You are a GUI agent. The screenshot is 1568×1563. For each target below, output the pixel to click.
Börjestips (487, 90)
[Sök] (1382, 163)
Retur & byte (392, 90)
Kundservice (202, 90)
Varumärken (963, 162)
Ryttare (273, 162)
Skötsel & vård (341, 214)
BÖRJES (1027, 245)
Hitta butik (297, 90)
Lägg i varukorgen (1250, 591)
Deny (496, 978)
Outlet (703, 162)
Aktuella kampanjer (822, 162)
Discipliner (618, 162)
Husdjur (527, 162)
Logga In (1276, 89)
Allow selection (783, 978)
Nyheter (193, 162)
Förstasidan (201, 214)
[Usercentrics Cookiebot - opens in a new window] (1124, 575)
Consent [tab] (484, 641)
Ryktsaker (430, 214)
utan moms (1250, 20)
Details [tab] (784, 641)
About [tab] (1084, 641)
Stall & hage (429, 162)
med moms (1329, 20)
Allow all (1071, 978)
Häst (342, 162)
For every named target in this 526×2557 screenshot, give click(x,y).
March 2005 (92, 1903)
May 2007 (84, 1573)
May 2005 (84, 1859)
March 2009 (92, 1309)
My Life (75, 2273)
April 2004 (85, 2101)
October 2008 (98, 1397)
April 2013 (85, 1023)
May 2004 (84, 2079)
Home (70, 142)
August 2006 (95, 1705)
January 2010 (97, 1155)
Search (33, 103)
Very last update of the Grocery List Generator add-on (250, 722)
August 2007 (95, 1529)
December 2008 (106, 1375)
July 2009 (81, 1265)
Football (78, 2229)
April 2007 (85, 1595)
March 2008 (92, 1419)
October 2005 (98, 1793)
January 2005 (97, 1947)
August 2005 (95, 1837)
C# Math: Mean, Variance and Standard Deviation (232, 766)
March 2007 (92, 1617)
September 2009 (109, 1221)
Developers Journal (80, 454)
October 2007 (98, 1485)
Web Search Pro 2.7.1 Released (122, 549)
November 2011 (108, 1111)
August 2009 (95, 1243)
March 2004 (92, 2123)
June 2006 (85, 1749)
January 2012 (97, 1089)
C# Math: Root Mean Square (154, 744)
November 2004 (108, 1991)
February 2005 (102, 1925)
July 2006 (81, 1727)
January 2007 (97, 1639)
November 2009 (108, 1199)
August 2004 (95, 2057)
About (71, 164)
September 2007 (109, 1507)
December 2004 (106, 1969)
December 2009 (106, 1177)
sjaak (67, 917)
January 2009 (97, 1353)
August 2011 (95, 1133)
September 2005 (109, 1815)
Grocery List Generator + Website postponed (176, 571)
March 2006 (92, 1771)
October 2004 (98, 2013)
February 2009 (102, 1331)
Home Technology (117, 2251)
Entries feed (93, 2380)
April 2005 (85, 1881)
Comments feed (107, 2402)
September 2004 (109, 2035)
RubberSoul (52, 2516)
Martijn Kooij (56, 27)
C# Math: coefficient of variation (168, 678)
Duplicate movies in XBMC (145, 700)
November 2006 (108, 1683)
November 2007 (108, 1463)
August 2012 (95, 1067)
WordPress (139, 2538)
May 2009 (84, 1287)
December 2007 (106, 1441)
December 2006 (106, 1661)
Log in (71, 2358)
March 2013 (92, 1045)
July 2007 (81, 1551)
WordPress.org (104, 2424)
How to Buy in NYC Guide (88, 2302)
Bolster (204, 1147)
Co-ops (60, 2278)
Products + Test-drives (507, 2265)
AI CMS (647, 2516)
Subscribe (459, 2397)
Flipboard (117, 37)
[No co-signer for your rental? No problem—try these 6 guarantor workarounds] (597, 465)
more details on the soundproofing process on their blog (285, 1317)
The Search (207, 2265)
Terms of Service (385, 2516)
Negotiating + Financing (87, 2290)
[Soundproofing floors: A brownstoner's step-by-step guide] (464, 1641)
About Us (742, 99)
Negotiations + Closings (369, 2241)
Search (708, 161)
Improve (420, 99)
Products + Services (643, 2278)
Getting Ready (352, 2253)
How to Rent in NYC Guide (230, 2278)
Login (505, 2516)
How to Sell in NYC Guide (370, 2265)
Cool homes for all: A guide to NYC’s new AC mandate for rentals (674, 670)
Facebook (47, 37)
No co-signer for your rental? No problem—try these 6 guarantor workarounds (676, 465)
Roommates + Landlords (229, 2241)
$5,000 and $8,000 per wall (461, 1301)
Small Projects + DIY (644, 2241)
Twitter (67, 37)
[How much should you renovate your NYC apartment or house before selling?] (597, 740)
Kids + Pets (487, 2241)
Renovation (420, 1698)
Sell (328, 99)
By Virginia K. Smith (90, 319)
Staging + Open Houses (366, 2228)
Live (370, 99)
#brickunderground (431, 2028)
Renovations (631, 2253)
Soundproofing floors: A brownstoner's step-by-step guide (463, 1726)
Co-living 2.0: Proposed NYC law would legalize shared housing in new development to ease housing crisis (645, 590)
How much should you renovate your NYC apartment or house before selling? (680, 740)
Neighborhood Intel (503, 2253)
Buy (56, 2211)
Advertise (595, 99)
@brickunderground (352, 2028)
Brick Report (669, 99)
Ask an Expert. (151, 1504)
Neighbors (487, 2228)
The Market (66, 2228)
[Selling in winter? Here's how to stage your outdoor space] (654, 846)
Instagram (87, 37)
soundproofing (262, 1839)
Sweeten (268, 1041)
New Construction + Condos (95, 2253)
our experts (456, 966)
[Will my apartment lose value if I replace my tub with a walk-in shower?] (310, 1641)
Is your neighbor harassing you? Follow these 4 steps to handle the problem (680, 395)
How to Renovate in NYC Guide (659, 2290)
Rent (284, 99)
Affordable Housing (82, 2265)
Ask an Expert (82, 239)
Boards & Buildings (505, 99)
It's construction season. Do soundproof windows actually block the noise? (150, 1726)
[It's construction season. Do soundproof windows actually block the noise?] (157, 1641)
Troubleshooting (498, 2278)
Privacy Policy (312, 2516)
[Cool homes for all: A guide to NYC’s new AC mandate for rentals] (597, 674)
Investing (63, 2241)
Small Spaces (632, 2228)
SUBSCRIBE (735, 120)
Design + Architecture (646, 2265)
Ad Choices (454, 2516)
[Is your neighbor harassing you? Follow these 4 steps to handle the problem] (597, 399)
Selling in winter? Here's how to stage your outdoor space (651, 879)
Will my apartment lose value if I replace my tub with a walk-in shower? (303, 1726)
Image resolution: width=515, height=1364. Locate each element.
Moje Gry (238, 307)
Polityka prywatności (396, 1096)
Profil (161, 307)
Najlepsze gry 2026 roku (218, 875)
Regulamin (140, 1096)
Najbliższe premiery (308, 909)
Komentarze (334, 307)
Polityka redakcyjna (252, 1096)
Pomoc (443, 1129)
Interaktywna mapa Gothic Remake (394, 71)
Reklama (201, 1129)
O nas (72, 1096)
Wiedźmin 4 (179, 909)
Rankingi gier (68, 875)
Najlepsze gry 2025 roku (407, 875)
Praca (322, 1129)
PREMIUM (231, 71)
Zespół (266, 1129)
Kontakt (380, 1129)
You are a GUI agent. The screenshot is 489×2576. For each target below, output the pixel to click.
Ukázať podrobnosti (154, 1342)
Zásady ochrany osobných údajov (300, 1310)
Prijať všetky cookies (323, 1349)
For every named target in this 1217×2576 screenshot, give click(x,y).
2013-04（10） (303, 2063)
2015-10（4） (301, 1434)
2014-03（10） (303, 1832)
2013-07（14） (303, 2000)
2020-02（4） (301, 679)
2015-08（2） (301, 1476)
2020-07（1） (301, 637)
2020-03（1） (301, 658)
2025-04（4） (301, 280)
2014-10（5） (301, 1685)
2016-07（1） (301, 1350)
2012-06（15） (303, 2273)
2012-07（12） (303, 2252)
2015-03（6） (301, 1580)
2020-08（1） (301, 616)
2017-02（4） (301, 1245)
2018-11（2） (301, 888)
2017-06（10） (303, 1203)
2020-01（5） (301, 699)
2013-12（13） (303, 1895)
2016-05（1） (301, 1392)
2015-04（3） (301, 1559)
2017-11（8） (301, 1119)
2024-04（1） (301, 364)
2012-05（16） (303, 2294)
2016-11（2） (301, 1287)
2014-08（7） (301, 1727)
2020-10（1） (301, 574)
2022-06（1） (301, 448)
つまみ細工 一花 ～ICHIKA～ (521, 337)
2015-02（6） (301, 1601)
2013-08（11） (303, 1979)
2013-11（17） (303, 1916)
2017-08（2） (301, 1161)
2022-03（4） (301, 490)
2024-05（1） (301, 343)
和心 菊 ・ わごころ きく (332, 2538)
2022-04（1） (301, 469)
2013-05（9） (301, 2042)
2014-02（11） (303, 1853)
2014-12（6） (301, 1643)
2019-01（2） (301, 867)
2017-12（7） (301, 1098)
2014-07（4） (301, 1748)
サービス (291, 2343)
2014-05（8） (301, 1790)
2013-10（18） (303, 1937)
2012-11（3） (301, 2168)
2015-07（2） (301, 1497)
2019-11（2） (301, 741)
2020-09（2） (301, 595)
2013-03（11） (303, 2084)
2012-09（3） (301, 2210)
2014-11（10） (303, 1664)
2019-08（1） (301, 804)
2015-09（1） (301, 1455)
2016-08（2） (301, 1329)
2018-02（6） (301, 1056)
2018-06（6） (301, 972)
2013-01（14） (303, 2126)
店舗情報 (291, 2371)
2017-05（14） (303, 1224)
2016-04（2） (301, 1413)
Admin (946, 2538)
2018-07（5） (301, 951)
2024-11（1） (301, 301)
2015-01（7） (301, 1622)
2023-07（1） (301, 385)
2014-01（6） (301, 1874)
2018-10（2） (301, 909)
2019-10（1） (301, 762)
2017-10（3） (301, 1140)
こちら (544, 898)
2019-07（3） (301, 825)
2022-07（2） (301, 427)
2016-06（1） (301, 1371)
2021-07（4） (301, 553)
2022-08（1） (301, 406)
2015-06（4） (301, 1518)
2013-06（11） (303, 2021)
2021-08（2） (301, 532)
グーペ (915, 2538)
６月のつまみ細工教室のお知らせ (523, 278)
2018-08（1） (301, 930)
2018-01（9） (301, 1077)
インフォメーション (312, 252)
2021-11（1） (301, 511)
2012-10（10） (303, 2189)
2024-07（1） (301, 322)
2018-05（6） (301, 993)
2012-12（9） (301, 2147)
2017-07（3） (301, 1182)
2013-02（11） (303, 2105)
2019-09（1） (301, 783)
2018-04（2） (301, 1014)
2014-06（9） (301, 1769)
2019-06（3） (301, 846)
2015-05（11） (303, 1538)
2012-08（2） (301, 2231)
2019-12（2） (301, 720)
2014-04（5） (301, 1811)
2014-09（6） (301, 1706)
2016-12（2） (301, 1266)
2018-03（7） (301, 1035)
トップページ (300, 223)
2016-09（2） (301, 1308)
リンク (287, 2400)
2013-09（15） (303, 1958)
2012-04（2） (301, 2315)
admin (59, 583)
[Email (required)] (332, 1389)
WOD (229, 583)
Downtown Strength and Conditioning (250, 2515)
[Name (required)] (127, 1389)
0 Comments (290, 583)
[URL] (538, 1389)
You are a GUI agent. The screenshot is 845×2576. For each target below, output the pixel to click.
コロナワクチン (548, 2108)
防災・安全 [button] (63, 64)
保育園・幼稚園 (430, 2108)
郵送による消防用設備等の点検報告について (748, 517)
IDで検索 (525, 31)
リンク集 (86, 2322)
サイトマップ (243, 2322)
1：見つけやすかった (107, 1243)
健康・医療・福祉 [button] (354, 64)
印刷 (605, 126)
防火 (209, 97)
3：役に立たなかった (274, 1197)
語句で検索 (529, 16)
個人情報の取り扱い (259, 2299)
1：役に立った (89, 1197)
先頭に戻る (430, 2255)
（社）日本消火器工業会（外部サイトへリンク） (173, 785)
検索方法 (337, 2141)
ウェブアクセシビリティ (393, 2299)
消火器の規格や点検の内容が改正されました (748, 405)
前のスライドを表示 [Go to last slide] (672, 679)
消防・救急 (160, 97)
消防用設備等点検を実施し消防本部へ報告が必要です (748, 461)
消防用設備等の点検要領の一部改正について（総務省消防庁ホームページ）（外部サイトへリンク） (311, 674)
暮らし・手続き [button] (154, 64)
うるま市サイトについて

# # #

§ **What is required**: Copy only this part of the entries above: the line with "2014-02（11） (303, 1853)", the line with "2015-09（1） (301, 1455)", and the lines between, all exactly as written.

§ **Response area**:
2014-02（11） (303, 1853)
2014-12（6） (301, 1643)
2019-01（2） (301, 867)
2017-12（7） (301, 1098)
2014-07（4） (301, 1748)
サービス (291, 2343)
2014-05（8） (301, 1790)
2013-10（18） (303, 1937)
2012-11（3） (301, 2168)
2015-07（2） (301, 1497)
2019-11（2） (301, 741)
2020-09（2） (301, 595)
2013-03（11） (303, 2084)
2012-09（3） (301, 2210)
2014-11（10） (303, 1664)
2019-08（1） (301, 804)
2015-09（1） (301, 1455)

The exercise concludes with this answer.